Mayor Bill de Blasio today signed new safe streets legislation into law, the latest step in the Administration’s progress implementing Vison Zero to make New York City’s streets safer. The legislation was introduced by Speaker Corey Johnson.

“I’m proud to sign this new safe streets legislation that will further the ambitious commitments we’ve begun under Vision Zero,” said Mayor Bill de Blasio. “Over the next two years, we will continue to lay the critical groundwork that will allow this plan to be put into motion on Day One, and we are confident that this new plan firmly cements New York City’s reputation as the nation’s leader on street safety.”

“Today we take a giant leap closer to reclaiming our streets and making them safer for our residents,” said City Council Speaker Corey Johnson. “The Streets Master Plan, now signed into law, will revolutionize the way New Yorkers use our streets, creating more bus and bike lanes, more pedestrian space and safer street infrastructure. This law helps us make alternative transportation options more viable, which is necessary in our fight against climate change.”

The new law requires DOT to implement a master plan for street design every five years, and contains specific targets for protected bike lanes and other targeted spaces.

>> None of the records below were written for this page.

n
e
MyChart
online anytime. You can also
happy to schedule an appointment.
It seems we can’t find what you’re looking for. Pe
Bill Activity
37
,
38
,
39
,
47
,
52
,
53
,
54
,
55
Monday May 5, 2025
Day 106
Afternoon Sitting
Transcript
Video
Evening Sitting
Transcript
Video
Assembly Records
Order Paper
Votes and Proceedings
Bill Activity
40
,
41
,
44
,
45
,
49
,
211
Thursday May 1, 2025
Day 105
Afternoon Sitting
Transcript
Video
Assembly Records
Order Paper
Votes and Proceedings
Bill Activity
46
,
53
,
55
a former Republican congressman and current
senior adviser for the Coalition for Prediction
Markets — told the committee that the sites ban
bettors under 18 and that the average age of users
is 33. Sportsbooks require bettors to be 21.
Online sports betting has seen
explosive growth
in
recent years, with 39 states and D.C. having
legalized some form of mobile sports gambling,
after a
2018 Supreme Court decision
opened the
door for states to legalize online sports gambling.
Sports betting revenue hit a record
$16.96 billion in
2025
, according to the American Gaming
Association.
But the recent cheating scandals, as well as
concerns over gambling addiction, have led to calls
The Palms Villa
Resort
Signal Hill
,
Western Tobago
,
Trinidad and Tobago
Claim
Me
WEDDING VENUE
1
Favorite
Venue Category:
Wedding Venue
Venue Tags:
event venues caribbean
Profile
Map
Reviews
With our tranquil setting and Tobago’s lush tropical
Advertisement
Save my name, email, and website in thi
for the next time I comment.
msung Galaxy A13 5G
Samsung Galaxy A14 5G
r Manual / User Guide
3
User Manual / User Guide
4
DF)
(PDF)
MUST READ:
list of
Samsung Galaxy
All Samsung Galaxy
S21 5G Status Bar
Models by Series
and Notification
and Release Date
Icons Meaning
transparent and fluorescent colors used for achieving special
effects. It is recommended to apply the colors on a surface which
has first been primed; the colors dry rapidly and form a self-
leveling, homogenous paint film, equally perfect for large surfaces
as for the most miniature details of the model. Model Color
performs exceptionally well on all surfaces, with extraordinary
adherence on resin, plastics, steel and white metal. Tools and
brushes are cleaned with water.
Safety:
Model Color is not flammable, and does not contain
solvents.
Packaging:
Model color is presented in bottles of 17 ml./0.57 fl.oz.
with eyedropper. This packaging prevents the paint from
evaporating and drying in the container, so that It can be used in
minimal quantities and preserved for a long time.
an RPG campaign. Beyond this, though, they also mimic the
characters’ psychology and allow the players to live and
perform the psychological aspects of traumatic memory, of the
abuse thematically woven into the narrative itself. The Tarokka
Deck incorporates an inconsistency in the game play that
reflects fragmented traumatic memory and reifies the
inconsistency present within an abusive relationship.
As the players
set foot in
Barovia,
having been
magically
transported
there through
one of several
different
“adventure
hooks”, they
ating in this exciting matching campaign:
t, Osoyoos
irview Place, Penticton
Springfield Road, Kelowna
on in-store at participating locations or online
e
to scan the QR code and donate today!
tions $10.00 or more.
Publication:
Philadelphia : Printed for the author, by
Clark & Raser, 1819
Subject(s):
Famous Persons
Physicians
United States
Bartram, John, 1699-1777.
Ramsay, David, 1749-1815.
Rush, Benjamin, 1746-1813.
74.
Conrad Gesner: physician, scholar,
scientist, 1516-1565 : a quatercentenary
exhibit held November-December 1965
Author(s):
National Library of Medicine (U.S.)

As part of the first master plan, the City will build 50 miles of protected bus lanes and 30 miles of protected bike lanes annually. The city already had 136 miles of bike lanes before these additional lanes were added. In the first two years, one million square feet of pedestrian space will also be constructed.

Since 2014, DOT has made unprecedented improvements in street design, including building nearly three times as many miles of on-street protected bike lanes of all previous mayors combined. This summer the mayor announced his Green Wave plan, with cthe city committing $58.4 million in funding, DOT committed to install over 80 miles of new protected bike lanes by the end of 2021. The focus will be on high-fatality areas and neighborhoods with high ridership that lack adequate bike infrastructure.